_Exercise requirements_.
Look for the string "products" in the data below, and copy each line that holds it.

═══ Data for processing ═══

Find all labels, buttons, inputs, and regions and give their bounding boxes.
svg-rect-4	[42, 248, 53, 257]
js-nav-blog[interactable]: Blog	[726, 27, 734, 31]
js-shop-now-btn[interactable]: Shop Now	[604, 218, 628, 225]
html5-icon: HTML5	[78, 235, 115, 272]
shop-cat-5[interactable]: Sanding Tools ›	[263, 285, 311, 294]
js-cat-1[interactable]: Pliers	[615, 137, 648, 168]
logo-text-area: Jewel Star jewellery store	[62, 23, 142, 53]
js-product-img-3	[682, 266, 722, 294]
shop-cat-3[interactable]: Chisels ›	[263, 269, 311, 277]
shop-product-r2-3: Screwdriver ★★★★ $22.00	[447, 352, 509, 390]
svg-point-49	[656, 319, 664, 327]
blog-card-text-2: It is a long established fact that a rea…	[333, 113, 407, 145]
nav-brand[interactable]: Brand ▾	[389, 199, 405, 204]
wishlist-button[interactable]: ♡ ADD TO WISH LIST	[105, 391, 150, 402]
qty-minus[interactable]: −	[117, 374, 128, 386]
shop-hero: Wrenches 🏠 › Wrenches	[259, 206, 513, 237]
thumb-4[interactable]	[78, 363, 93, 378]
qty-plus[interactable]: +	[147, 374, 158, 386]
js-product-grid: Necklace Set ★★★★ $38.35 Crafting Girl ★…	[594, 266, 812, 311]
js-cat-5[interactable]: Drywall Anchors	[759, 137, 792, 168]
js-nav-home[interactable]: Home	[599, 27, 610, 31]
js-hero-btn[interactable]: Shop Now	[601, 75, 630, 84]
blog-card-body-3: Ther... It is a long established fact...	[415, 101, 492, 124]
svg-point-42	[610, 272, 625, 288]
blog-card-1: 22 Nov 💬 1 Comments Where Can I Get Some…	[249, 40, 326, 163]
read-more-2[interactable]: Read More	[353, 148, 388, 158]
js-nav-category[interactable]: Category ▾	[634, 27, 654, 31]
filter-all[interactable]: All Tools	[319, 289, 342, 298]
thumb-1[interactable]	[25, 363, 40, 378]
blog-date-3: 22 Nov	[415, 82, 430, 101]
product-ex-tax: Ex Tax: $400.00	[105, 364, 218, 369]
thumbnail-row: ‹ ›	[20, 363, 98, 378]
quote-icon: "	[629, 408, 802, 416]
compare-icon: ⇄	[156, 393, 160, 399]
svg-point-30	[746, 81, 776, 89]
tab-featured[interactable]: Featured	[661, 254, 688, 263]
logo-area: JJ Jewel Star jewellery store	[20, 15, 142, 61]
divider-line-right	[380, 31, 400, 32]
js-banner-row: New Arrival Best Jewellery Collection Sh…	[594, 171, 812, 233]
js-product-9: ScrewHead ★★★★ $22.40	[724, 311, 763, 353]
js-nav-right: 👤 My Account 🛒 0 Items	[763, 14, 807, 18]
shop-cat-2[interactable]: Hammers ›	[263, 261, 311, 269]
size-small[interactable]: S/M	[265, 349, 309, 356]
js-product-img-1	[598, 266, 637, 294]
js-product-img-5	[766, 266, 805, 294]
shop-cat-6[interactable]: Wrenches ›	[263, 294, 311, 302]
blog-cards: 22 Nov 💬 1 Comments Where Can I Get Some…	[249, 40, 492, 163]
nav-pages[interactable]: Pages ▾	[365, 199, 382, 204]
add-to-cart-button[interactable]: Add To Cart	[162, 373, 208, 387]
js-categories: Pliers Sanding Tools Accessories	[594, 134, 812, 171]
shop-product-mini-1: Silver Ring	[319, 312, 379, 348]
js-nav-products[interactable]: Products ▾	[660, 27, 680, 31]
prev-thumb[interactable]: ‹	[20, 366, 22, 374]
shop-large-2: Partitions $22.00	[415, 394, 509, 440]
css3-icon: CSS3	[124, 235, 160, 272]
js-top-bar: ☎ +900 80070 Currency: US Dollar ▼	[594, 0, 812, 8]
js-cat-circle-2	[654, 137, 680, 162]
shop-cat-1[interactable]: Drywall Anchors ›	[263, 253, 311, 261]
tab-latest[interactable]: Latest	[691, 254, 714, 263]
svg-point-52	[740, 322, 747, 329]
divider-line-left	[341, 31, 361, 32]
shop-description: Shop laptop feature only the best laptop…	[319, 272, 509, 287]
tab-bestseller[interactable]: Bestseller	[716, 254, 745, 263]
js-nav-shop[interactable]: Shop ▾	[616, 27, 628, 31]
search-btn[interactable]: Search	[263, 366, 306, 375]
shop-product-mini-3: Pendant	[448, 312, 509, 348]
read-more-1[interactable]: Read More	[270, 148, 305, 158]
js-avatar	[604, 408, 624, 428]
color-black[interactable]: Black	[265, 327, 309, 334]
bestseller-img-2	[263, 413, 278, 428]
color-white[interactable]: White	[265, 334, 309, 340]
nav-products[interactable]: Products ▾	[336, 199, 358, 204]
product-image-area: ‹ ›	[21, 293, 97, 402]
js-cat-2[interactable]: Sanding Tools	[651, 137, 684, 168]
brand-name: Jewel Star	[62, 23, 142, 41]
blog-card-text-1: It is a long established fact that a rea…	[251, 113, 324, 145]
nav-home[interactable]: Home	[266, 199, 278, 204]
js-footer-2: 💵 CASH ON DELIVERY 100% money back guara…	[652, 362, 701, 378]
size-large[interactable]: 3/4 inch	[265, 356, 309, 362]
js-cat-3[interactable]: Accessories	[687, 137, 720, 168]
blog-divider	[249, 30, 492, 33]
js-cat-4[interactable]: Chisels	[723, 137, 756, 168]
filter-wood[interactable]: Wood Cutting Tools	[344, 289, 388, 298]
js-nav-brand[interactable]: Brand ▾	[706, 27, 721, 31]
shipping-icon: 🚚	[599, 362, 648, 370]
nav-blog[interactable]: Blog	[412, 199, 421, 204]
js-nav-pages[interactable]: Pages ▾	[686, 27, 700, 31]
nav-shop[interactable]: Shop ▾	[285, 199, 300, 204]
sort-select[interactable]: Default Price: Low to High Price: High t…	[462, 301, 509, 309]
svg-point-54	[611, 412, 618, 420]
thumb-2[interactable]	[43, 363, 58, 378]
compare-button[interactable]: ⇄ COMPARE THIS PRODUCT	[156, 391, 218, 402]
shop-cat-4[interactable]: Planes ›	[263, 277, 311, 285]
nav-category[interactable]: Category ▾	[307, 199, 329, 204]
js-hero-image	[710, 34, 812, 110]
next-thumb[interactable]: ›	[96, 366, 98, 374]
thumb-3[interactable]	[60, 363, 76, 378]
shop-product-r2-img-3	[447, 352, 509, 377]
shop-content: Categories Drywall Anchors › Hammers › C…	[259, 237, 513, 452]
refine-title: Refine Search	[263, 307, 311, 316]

═══

_Completed exercise_.
js-nav-products[interactable]: Products ▾	[660, 27, 680, 31]
nav-products[interactable]: Products ▾	[336, 199, 358, 204]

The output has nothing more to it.